Золотые коронки (Гринин) - страница 9

Семен поднял набрякшие веки, когда второй выстрел раскатился где-то в центре села. Он провел рукой по лицу, отгоняя мух и стирая с липким потом остатки сна. Нагибая голову, прошел в угол. Сквозь щель в старой камышовой крыше улица просматривалась до заворота.

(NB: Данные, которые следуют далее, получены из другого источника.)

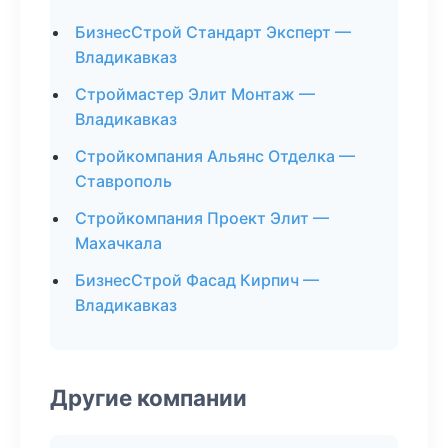
БизнесСтрой Стандарт Эксперт —
Владикавказ
Строймастер Элит Монтаж —
Владикавказ
Стройкомпания Альянс Отделка —
Ставрополь
Стройкомпания Проект Элит —
Махачкала
БизнесСтрой Фасад Кирпич —
Владикавказ
Другие компании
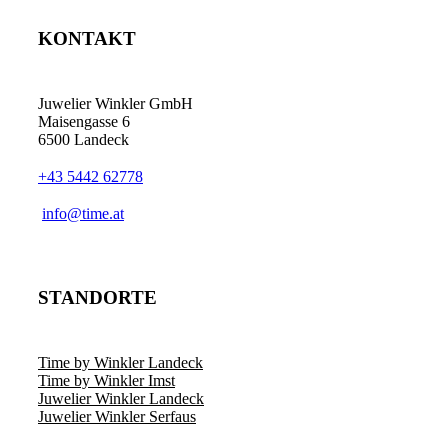
KONTAKT
Juwelier Winkler GmbH
Maisengasse 6
6500 Landeck
+43 5442 62778
info@time.at
STANDORTE
Time by Winkler Landeck
Time by Winkler Imst
Juwelier Winkler Landeck
Juwelier Winkler Serfaus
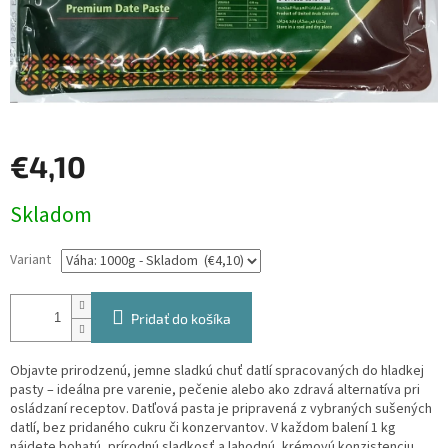
€4,10
Jednotková
Skladom
cena:
Variant
Pridať do košíka
Objavte prirodzenú, jemne sladkú chuť datlí spracovaných do hladkej
pasty – ideálna pre varenie, pečenie alebo ako zdravá alternatíva pri
osládzaní receptov. Datľová pasta je pripravená z vybraných sušených
datlí, bez pridaného cukru či konzervantov. V každom balení 1 kg
nájdete bohatú, prírodnú sladkosť a lahodnú, krémovú konzistenciu.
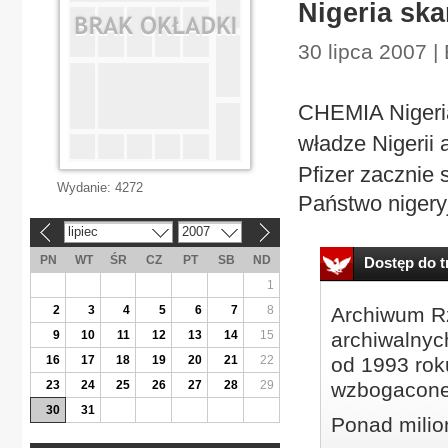
Nigeria ska
30 lipca 2007 
CHEMIA Nigeria
władze Nigeri
Pfizer zacznie 
Wydanie:
4272
Państwo nigery
lipiec
2007
«
»
PN
WT
ŚR
CZ
PT
SB
ND
Dostęp do tr
1
2
3
4
5
6
7
8
Archiwum Rz
9
10
11
12
13
14
15
archiwalnyc
16
17
18
19
20
21
22
od 1993 roku
23
24
25
26
27
28
29
wzbogacone
30
31
Ponad milio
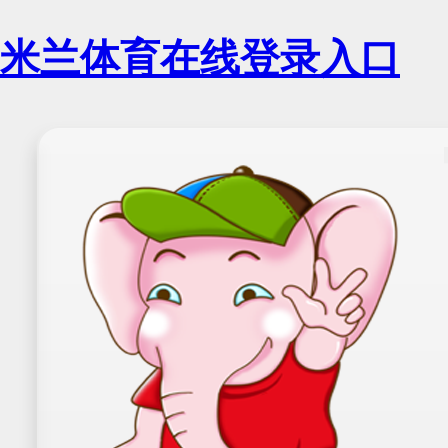
米兰体育在线登录入口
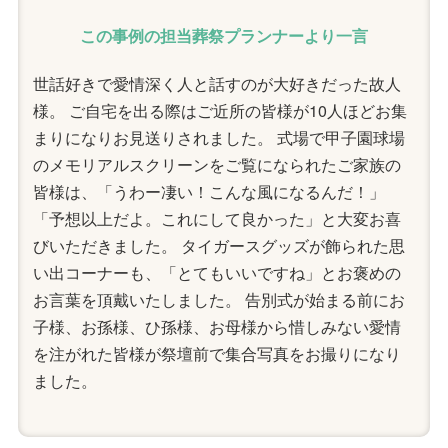
この事例の担当葬祭プランナーより一言
世話好きで愛情深く人と話すのが大好きだった故人
様。 ご自宅を出る際はご近所の皆様が10人ほどお集
まりになりお見送りされました。 式場で甲子園球場
のメモリアルスクリーンをご覧になられたご家族の
皆様は、「うわー凄い！こんな風になるんだ！」
「予想以上だよ。これにして良かった」と大変お喜
びいただきました。 タイガースグッズが飾られた思
い出コーナーも、「とてもいいですね」とお褒めの
お言葉を頂戴いたしました。 告別式が始まる前にお
子様、お孫様、ひ孫様、お母様から惜しみない愛情
を注がれた皆様が祭壇前で集合写真をお撮りになり
ました。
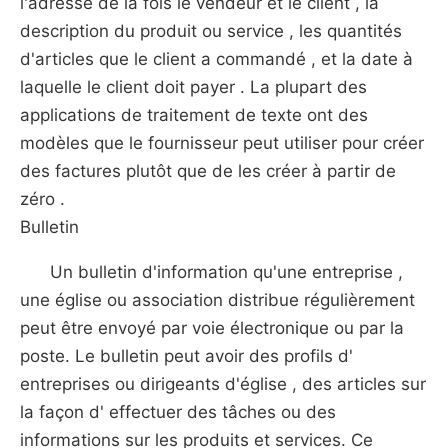
l'adresse de la fois le vendeur et le client , la
description du produit ou service , les quantités
d'articles que le client a commandé , et la date à
laquelle le client doit payer . La plupart des
applications de traitement de texte ont des
modèles que le fournisseur peut utiliser pour créer
des factures plutôt que de les créer à partir de
zéro .
Bulletin
Un bulletin d'information qu'une entreprise ,
une église ou association distribue régulièrement
peut être envoyé par voie électronique ou par la
poste. Le bulletin peut avoir des profils d'
entreprises ou dirigeants d'église , des articles sur
la façon d' effectuer des tâches ou des
informations sur les produits et services. Ce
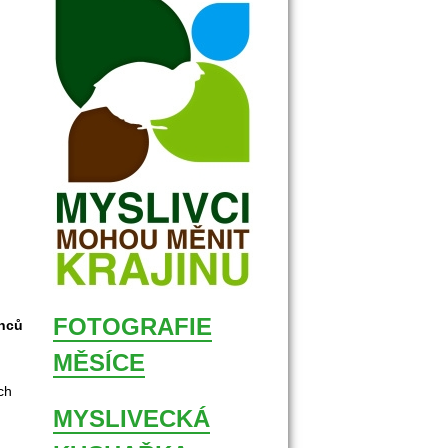
FOTOGRAFIE 
rnců
MĚSÍCE
ch 
MYSLIVECKÁ 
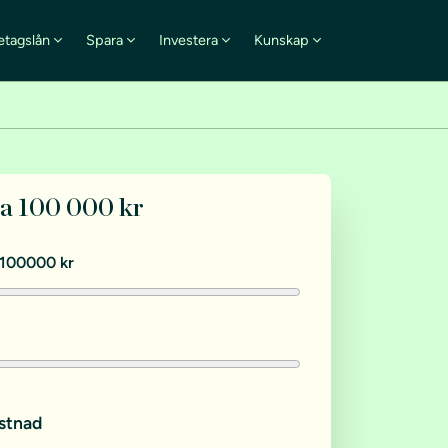
etagslån
Spara
Investera
Kunskap
na 100 000 kr
100000 kr
stnad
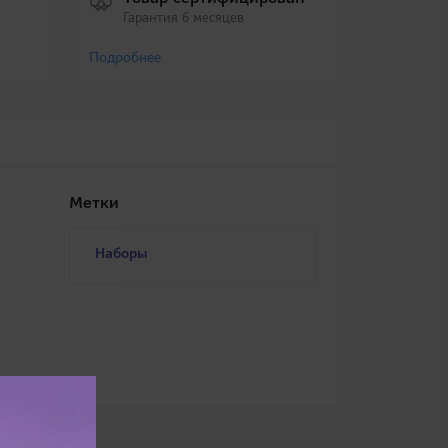
Гарантия 6 месяцев
Подробнее
Метки
Наборы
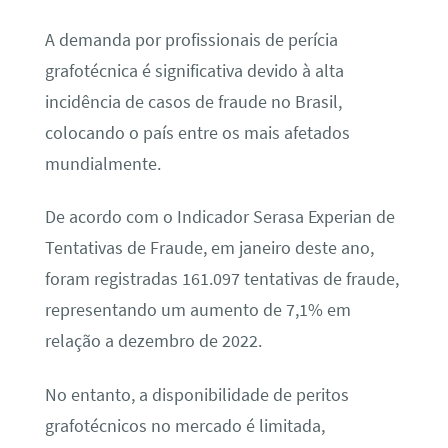
A demanda por profissionais de perícia
grafotécnica é significativa devido à alta
incidência de casos de fraude no Brasil,
colocando o país entre os mais afetados
mundialmente.
De acordo com o Indicador Serasa Experian de
Tentativas de Fraude, em janeiro deste ano,
foram registradas 161.097 tentativas de fraude,
representando um aumento de 7,1% em
relação a dezembro de 2022.
No entanto, a disponibilidade de peritos
grafotécnicos no mercado é limitada,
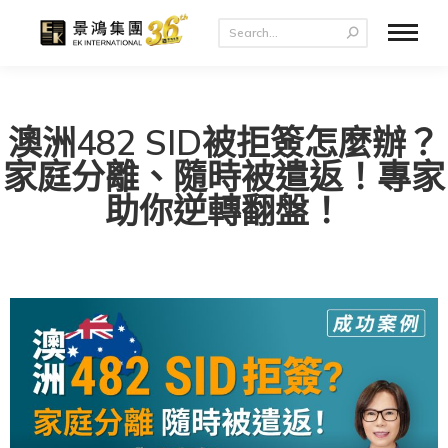
澳洲482 SID被拒簽怎麼辦？
家庭分離、隨時被遣返！專家
助你逆轉翻盤！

На одном порядке почти все дома уцелели, на другом — словно гигантский вихрь сорвал соломенные брыли с грязно-белых саманушек. Подорожники и молочаи сбочь проезжей части улицы пропылились. Могучая верба устало склонилась к обвалившемуся срубу колодца. А дальше — пробитый снарядом голубой купол церкви посреди грубой пестрядины соломенных, камышовых, тесовых крыш. И нигде ни души, точно никого не радует погожий денек.

Сон в пыльной духоте чердака не освежил Семена. К горлу снова подступала тошнота, хотелось есть. Он оглянулся и заметил возле люка глиняную миску. Борщ был постный и уже простыл, но в нем плавал кусок свинины из немецких консервов. Сидя на куче старой макухи и доедая обед, Семен услышал, как Маруся ввела в хату плачущую девочку.

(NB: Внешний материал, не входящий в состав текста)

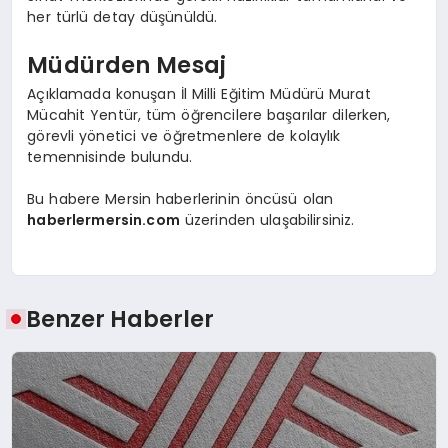
her türlü detay düşünüldü.
Müdürden Mesaj
Açıklamada konuşan İl Milli Eğitim Müdürü Murat
Mücahit Yentür, tüm öğrencilere başarılar dilerken,
görevli yönetici ve öğretmenlere de kolaylık
temennisinde bulundu.
Bu habere Mersin haberlerinin öncüsü olan
haberlermersin.com
üzerinden ulaşabilirsiniz.
Benzer Haberler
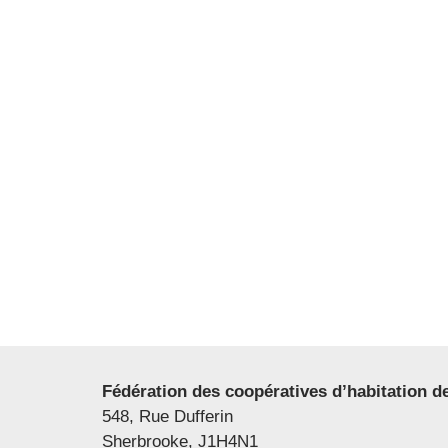
Fédération des coopératives d’habitation de
548, Rue Dufferin
Sherbrooke, J1H4N1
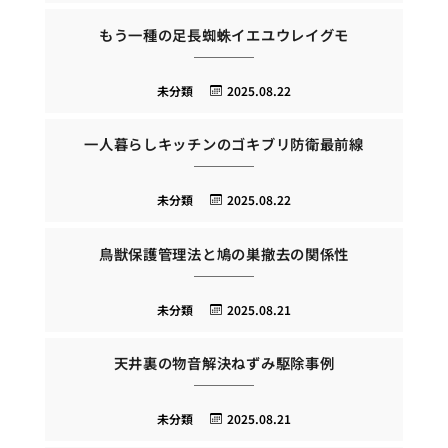
もう一種の足長蜘蛛イエユウレイグモ
未分類
2025.08.22
一人暮らしキッチンのゴキブリ防衛最前線
未分類
2025.08.22
鳥獣保護管理法と鳩の巣撤去の関係性
未分類
2025.08.21
天井裏の物音解決ねずみ駆除事例
未分類
2025.08.21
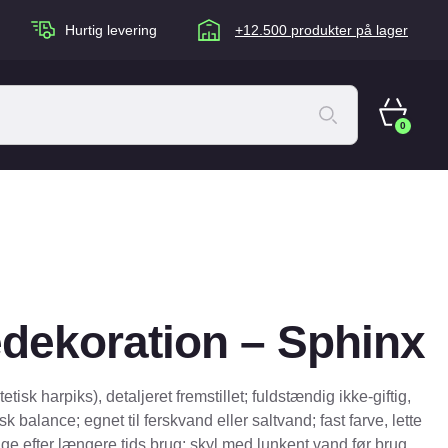
Hurtig levering
+12.500 produkter på lager
0
ACANA Cat
Artù
Brogaarden
Chuckit
dekoration – Sphinx
agen
Equidan
Eskadron
etisk harpiks), detaljeret fremstillet; fuldstændig ikke-giftig,
Foder & Fritid
sk balance; egnet til ferskvand eller saltvand; fast farve, lette
ge efter længere tids brug; skyl med lunkent vand før brug.
Happy Dog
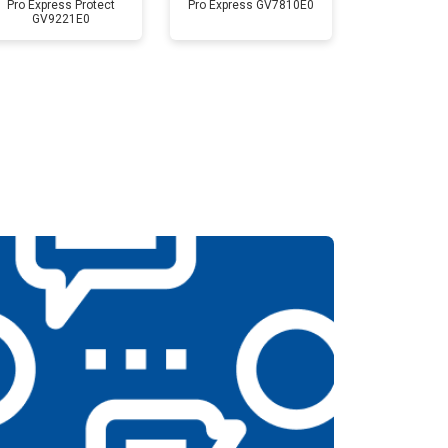
Pro Express Protect
Pro Express GV7810E0
GV9221E0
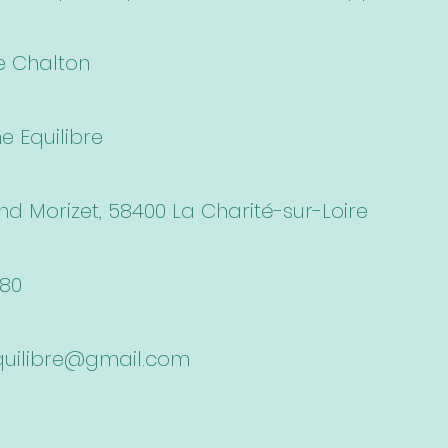
he Chalton
he Equilibre
nd Morizet, 58400 La Charité-sur-Loire
 80
quilibre@gmail.com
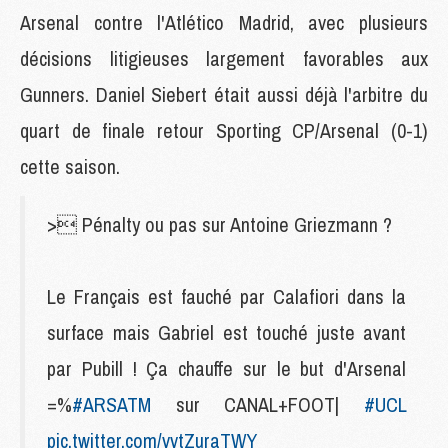
Arsenal contre l'Atlético Madrid, avec plusieurs
décisions litigieuses largement favorables aux
Gunners. Daniel Siebert était aussi déjà l'arbitre du
quart de finale retour Sporting CP/Arsenal (0-1)
cette saison.
> Pénalty ou pas sur Antoine Griezmann ?
Le Français est fauché par Calafiori dans la
surface mais Gabriel est touché juste avant
par Pubill ! Ça chauffe sur le but d'Arsenal
=%
#ARSATM
sur CANAL+FOOT|
#UCL
pic.twitter.com/vvtZuraTWY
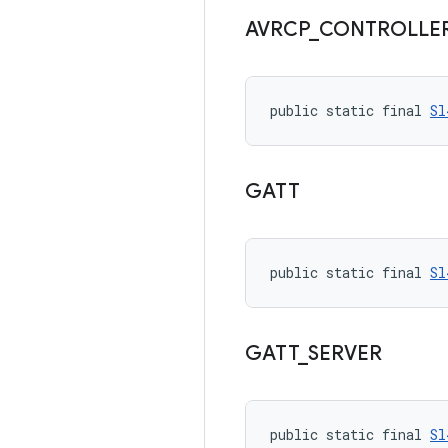
AVRCP
_
CONTROLLE
public static final 
Sl
GATT
public static final 
Sl
GATT
_
SERVER
public static final 
Sl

— Мы с Клавкой иглались, — шепелявила она сквозь слезы. — А немец — паф-паф-паф. Клавка залевела и домой. И я домой побежала…

Маруся загремела ухватом, собираясь кормить девочку. Семен облизал опять пересохшие губы, подумав, что съел бы еще с полчугуна борща. В дверь сильно забарабанили, и в хату влетел Васька.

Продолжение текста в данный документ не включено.